Plaintiff's third cause of action fails to set forth sufficient facts to state a valid claim for an accounting. The complaint alleges that Mann Defendants were the agents of Apthorp Associates and executed the Agreement on behalf of Apthorp Associates(and for the benefit of Mann), and as a result, Plaintiff is entitled to an accounting against Apthorp of all monies raised pursuant to the Agreement and for fees due and owing to Plaintiff in the amount of $400,000. Plaintiff avers that the parties worked together for a long period of time and that their relationship generated large sums of money, thereby establishing a fiduciary relationship (Affidavit of Steven Novick, dated September 3, 2010) (Novick Aff.)-However, said allegations are insufficient to support its claim that Apthorp Associates owed Plaintiff a fiduciary duty. Plaintiff's right to commission under the Agreement creates a contractual, not a fiduciary, obligation. "[A] cause of action alleging breach of a fiduciary duty, which, as here, is merely duplicatve of a breach of contract claim, cannot stand" (see Hylan Elec. Contr., Inc. v MasTec N. Am., Inc., 74 AD3d 1148, 1150 [2d Dept 2010]).

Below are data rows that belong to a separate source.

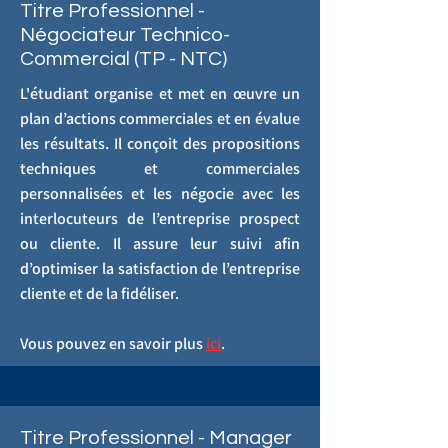
Titre Professionnel -
Négociateur Technico-
Commercial (TP - NTC)
L'étudiant organise et met en œuvre un
plan d’actions commerciales et en évalue
les résultats. Il conçoit des propositions
techniques et commerciales
personnalisées et les négocie avec les
interlocuteurs de l’entreprise prospect
ou cliente. Il assure leur suivi afin
d’optimiser la satisfaction de l’entreprise
cliente et de la fidéliser.
Vous pouvez en savoir plus
ici
.
Titre Professionnel - Manager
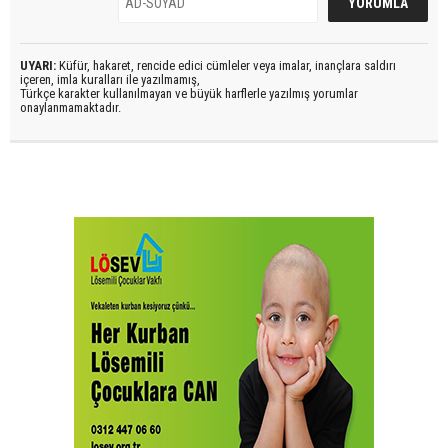
UYARI:
Küfür, hakaret, rencide edici cümleler veya imalar, inançlara saldırı
içeren, imla kuralları ile yazılmamış,
Türkçe karakter kullanılmayan ve büyük harflerle yazılmış yorumlar
onaylanmamaktadır.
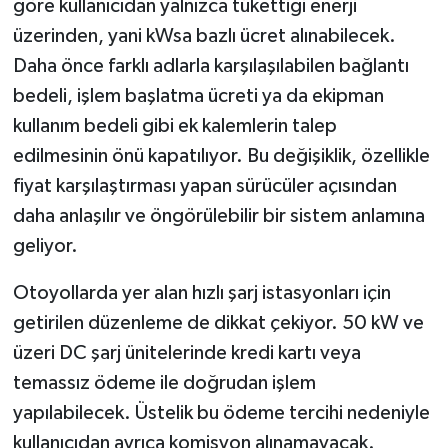
göre kullanıcıdan yalnızca tükettiği enerji
Dünya Haberleri
üzerinden, yani kWsa bazlı ücret alınabilecek.
Yerel Haberler
Daha önce farklı adlarla karşılaşılabilen bağlantı
bedeli, işlem başlatma ücreti ya da ekipman
Haber Arşivi
kullanım bedeli gibi ek kalemlerin talep
edilmesinin önü kapatılıyor. Bu değişiklik, özellikle
fiyat karşılaştırması yapan sürücüler açısından
daha anlaşılır ve öngörülebilir bir sistem anlamına
geliyor.
Otoyollarda yer alan hızlı şarj istasyonları için
getirilen düzenleme de dikkat çekiyor. 50 kW ve
üzeri DC şarj ünitelerinde kredi kartı veya
temassız ödeme ile doğrudan işlem
yapılabilecek. Üstelik bu ödeme tercihi nedeniyle
kullanıcıdan ayrıca komisyon alınamayacak.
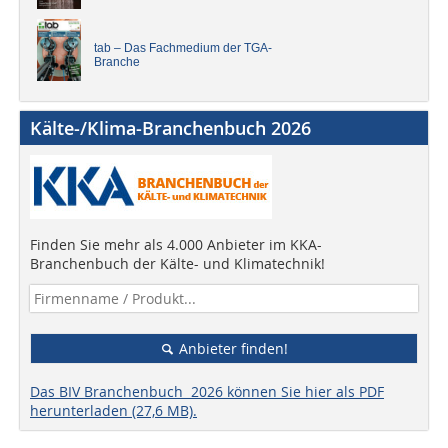
tab – Das Fachmedium der TGA-
Branche
Kälte-/Klima-Branchenbuch 2026
Finden Sie mehr als 4.000 Anbieter im KKA-
Branchenbuch der Kälte- und Klimatechnik!
Anbieter finden!
Das BIV Branchenbuch 2026 können Sie hier als PDF
herunterladen (27,6 MB).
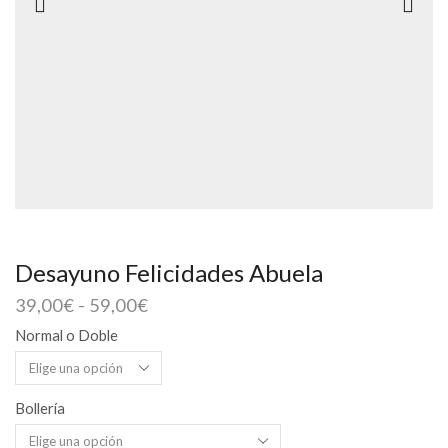
Desayuno Felicidades Abuela
Rango
39,00
€
-
59,00
€
de
Normal o Doble
precios:
desde
39,00€
hasta
Bollería
59,00€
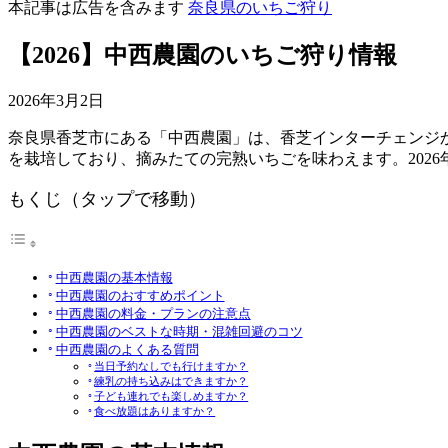
本記事は広告を含みます
奈良県のいちご狩り
【2026】中西農園のいちご狩り情報
2026年3月2日
奈良県香芝市にある「中西農園」は、香芝インターチェンジ
を栽培しており、摘みたての完熟いちごを味わえます。202
もくじ（タップで移動）
中西農園の基本情報
中西農園のおすすめポイント
中西農園の料金・プランの注意点
中西農園のベストな時期・混雑回避のコツ
中西農園のよくある質問
当日予約なしでも行けますか？
練乳の持ち込みはできますか？
子ども連れでも楽しめますか？
食べ放題はありますか？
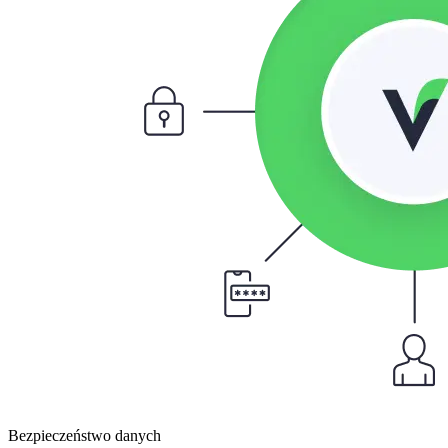
Bezpieczeństwo danych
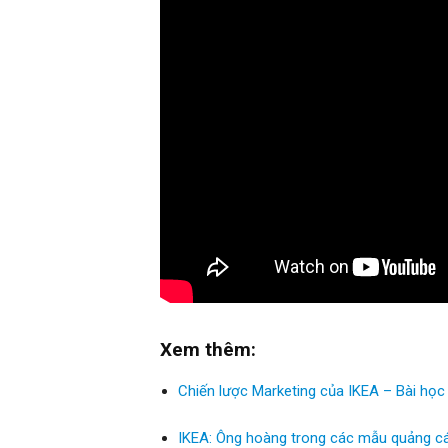
Xem thêm:
Chiến lược Marketing của IKEA – Bài học 
IKEA: Ông hoàng trong các mẫu quảng cá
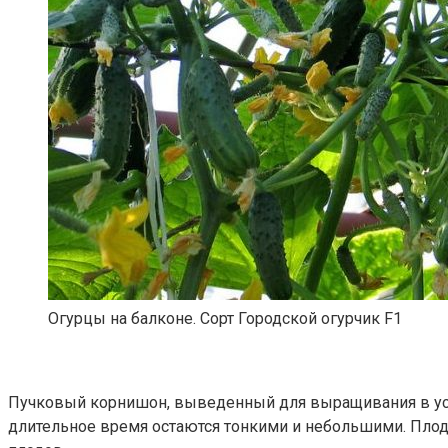
Огурцы на балконе. Сорт Городской огурчик F1
Пучковый корнишон, выведенный для выращивания в усло
длительное время остаются тонкими и небольшими. Плодон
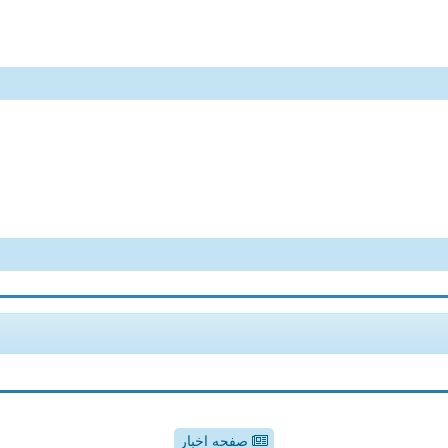
صفحه اخبار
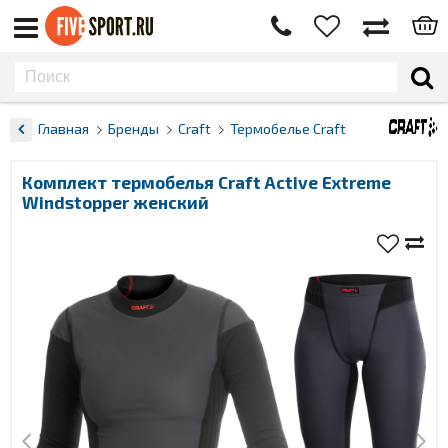
Главная
Бренды
Craft
Термобелье Craft
Комплект термобелья Craft Active Extreme
Windstopper женский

Additionally, "an arms-length business relationship does not give rise to a fiduciary obligation" ( WIT Holding Corp. v Klein, 282 AD2d 527, 529 [2d Dept 2001]).

When a plaintiff merely recites that the defendant owes the plaintiff a fiduciary duty, and the agreement between the parties sets forth the details of the relationship, then plaintiff is unable to plead a special relationship to support its fiduciary claims ( see L. Magarian Co. v Timberland Co., 245 AD2d 69 [1st Dept 1997]). Accordingly, Plaintiff has not supported its claim that Apthorp Associates owes it a fiduciary duty.

Plaintiff's fourth case of action is for unjust enrichment against all defendants for the $400,000 in unpaid fees. A claim for unjust enrichment requires allegations of: "(1) the performance of the services in good faith, (2) the acceptance of the services by the person to whom they are rendered, (3) an expectation of compensation therefor, and (4) the reasonable value of the services" ( Joan Hansen Co. v Everlast World's Boxing Headquarters Corp., 296 AD2d 103, 108 [1st Dept 2002] [internal quotation marks and citation omitted]).

"The essence of unjust enrichment is that one party has received money or a benefit at the expense of another . . . A cause of action for money had and received sounds in quasi contract and arises when, in the absence of an agreement, one party possesses money that in equity and good conscience it ought not retain"

( Goldman v Simon Prop. Group, Inc., 58 AD3d 208, 220 [2d Dept 2008][citation internal quotation marks omitted]).

The complaint alleges that "each of the defendants was enriched by reason of his or its conduct, which enrichment was at Plaintiff's expense" (Complaint, ¶ 24), and by which, Plaintiff is entitled to damages of $400,000 in equity fees and commissions.

Apthorp Associates argues that this cause of action should be dismissed based on documentary evidence. Dismissal based on documentary evidence is warranted where the evidence submitted conclusively establishes a defense to the asserted claims as a matter of law (see Fortis Fin. Serv. v Fimat Futures USA, 290 AD2d 383, 383 [1st Dept 2002]).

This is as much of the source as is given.